HOW TO COMPLETE THIS TASK:
Transcribe the entries below without changing a word, and omit every picture.

GIVEN INFORMATION:
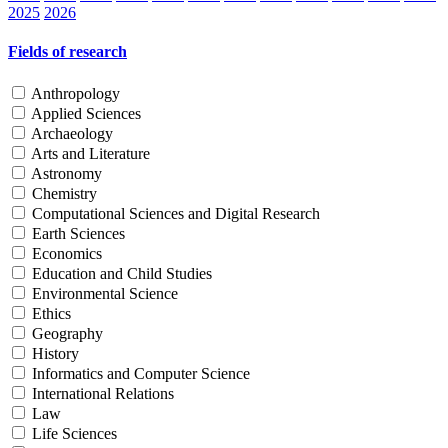
2025
2026
Fields of research
Anthropology
Applied Sciences
Archaeology
Arts and Literature
Astronomy
Chemistry
Computational Sciences and Digital Research
Earth Sciences
Economics
Education and Child Studies
Environmental Science
Ethics
Geography
History
Informatics and Computer Science
International Relations
Law
Life Sciences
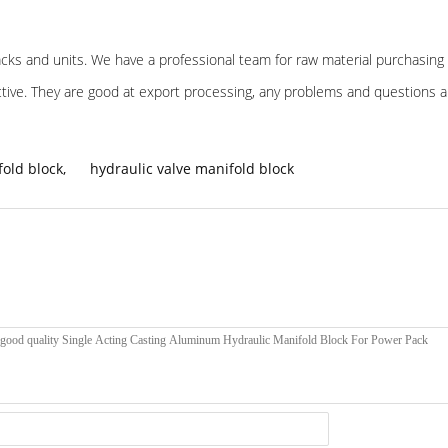
 packs and units. We have a professional team for raw material purchasing 
ective. They are good at export processing, any problems and questions 
old block
,
hydraulic valve manifold block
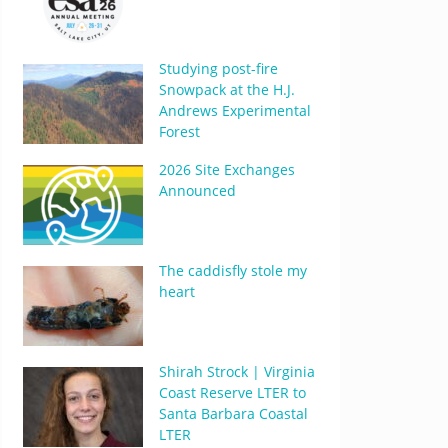
Studying post-fire
Snowpack at the H.J.
Andrews Experimental
Forest
2026 Site Exchanges
Announced
The caddisfly stole my
heart
Shirah Strock | Virginia
Coast Reserve LTER to
Santa Barbara Coastal
LTER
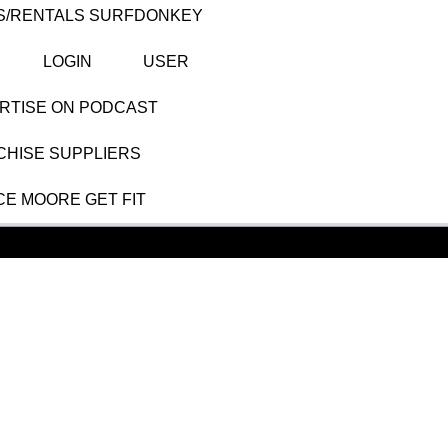
S/RENTALS SURFDONKEY
LOGIN
USER
RTISE ON PODCAST
HISE SUPPLIERS
CE MOORE GET FIT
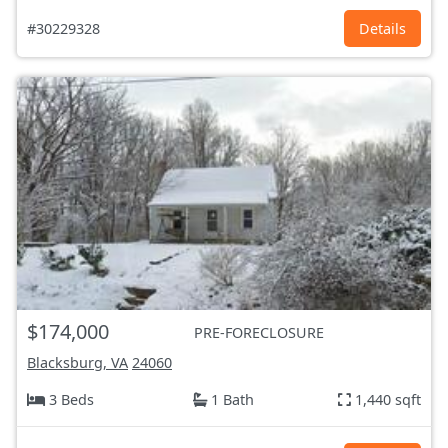
#30229328
Details
$174,000
PRE-FORECLOSURE
Blacksburg, VA
24060
3 Beds
1 Bath
1,440 sqft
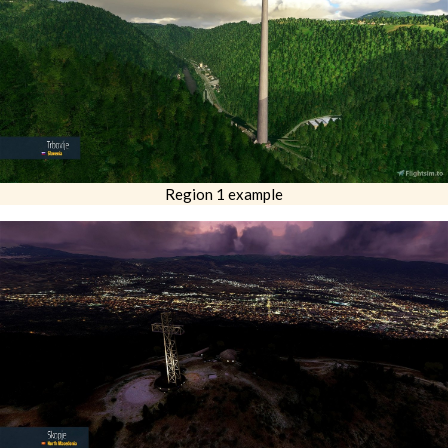
Region 1 example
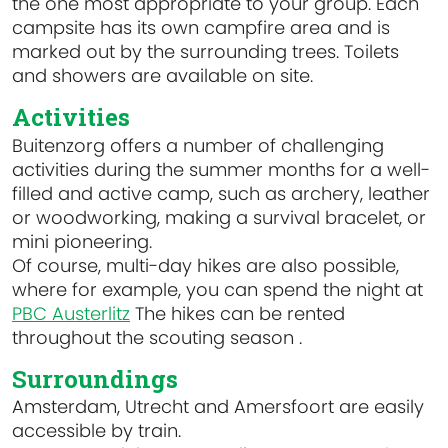
the one most appropriate to your group. Each
campsite has its own campfire area and is
marked out by the surrounding trees. Toilets
and showers are available on site.
Activities
Buitenzorg offers a number of challenging
activities during the summer months for a well-
filled and active camp, such as archery, leather
or woodworking, making a survival bracelet, or
mini pioneering.
Of course, multi-day hikes are also possible,
where for example, you can spend the night at
PBC Austerlitz
The hikes can be rented
throughout the scouting season .
Surroundings
Amsterdam, Utrecht and Amersfoort are easily
accessible by train.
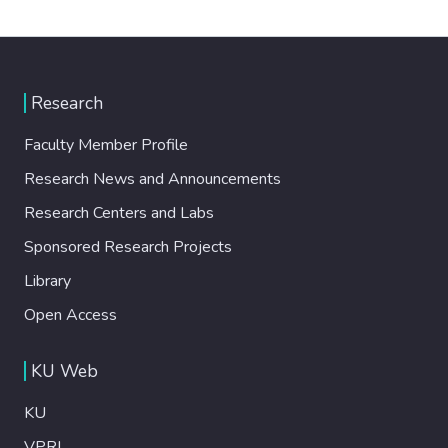
Research
Faculty Member Profile
Research News and Announcements
Research Centers and Labs
Sponsored Research Projects
Library
Open Access
KU Web
KU
VPRI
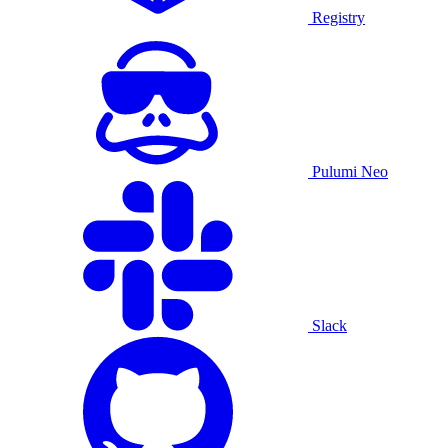
Registry
Pulumi Neo
Slack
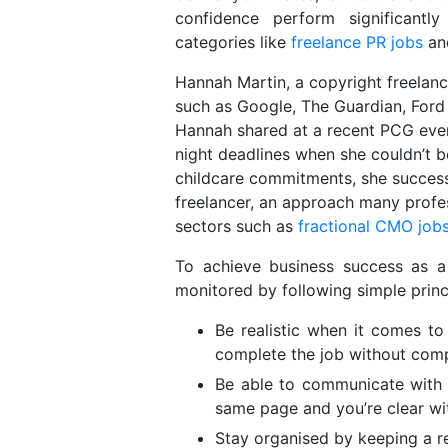
confidence perform significantl
categories like
freelance PR jobs
and
Hannah Martin, a copyright freelanc
such as Google, The Guardian, Ford
Hannah shared at a recent PCG even
night deadlines when she couldn’t b
childcare commitments, she successfu
freelancer, an approach many profe
sectors such as
fractional CMO job
To achieve business success as a 
monitored by following simple princ
Be realistic when it comes 
complete the job without comp
Be able to communicate with 
same page and you’re clear wi
Stay organised by keeping a r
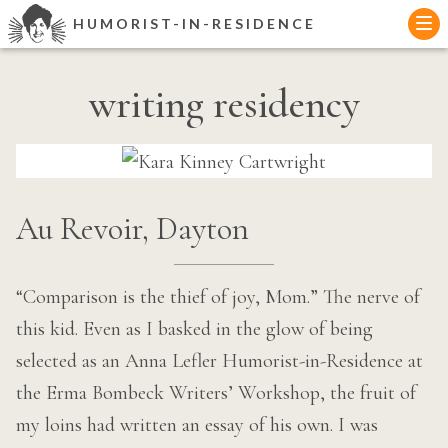
Skip
HUMORIST-IN-RESIDENCE
to
content
writing residency
Au Revoir, Dayton
“Comparison is the thief of joy, Mom.” The nerve of
this kid. Even as I basked in the glow of being
selected as an Anna Lefler Humorist-in-Residence at
the Erma Bombeck Writers’ Workshop, the fruit of
my loins had written an essay of his own. I was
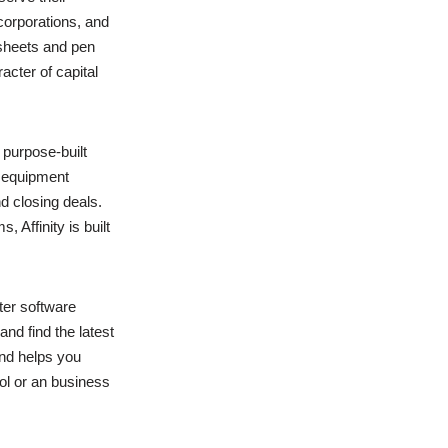
orporations, and
dsheets and pen
cter of capital
purpose-built
w equipment
d closing deals.
, Affinity is built
ter software
nd find the latest
and helps you
l or an business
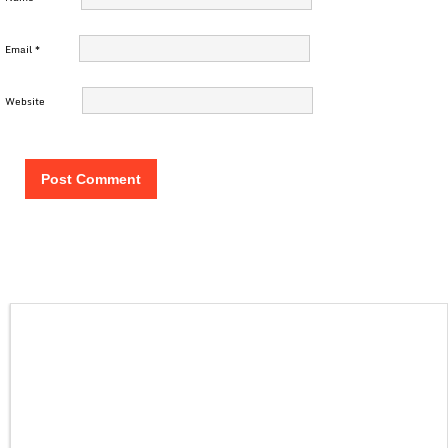
Email
*
Website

EXPECTED ANSWER:
2025
2026
Fields of research
Anthropology
Applied Sciences
Archaeology
Arts and Literature
Astronomy
Chemistry
Computational Sciences and Digital Research
Earth Sciences
Economics
Education and Child Studies
Environmental Science
Ethics
Geography
History
Informatics and Computer Science
International Relations
Law
Life Sciences
 packs and units. We have a professional team for raw material purchasing 
ective. They are good at export processing, any problems and questions 
old block
,
hydraulic valve manifold block
Studying post-fire
Snowpack at the H.J.
Andrews Experimental
Forest
2026 Site Exchanges
Announced
The caddisfly stole my
heart
Shirah Strock | Virginia
Coast Reserve LTER to
Santa Barbara Coastal
LTER
S/RENTALS SURFDONKEY
LOGIN
USER
RTISE ON PODCAST
HISE SUPPLIERS
CE MOORE GET FIT
#30229328
Details
$174,000
PRE-FORECLOSURE
Blacksburg, VA
24060
3 Beds
1 Bath
1,440 sqft
Region 1 example
the one most appropriate to your group. Each
campsite has its own campfire area and is
marked out by the surrounding trees. Toilets
and showers are available on site.
Activities
Buitenzorg offers a number of challenging
activities during the summer months for a well-
filled and active camp, such as archery, leather
or woodworking, making a survival bracelet, or
mini pioneering.
Of course, multi-day hikes are also possible,
where for example, you can spend the night at
PBC Austerlitz
The hikes can be rented
throughout the scouting season .
Surroundings
Amsterdam, Utrecht and Amersfoort are easily
accessible by train.
Research
Faculty Member Profile
Research News and Announcements
Research Centers and Labs
Sponsored Research Projects
Library
Open Access
KU Web
KU
VPRI
Registry
Pulumi Neo
Slack
confidence perform significantl
categories like
freelance PR jobs
and
Hannah Martin, a copyright freelanc
such as Google, The Guardian, Ford
Hannah shared at a recent PCG even
night deadlines when she couldn’t b
childcare commitments, she successfu
freelancer, an approach many profe
sectors such as
fractional CMO job
To achieve business success as a 
monitored by following simple princ
Be realistic when it comes 
complete the job without comp
Be able to communicate with 
same page and you’re clear wi
Stay organised by keeping a r
Skip
HUMORIST-IN-RESIDENCE
to
content
writing residency
Au Revoir, Dayton
“Comparison is the thief of joy, Mom.” The nerve of
this kid. Even as I basked in the glow of being
selected as an Anna Lefler Humorist-in-Residence at
the Erma Bombeck Writers’ Workshop, the fruit of
my loins had written an essay of his own. I was
orporations, and
dsheets and pen
cter of capital
purpose-built
w equipment
d closing deals.
, Affinity is built
ter software
nd find the latest
and helps you
l or an business
Email
*
Website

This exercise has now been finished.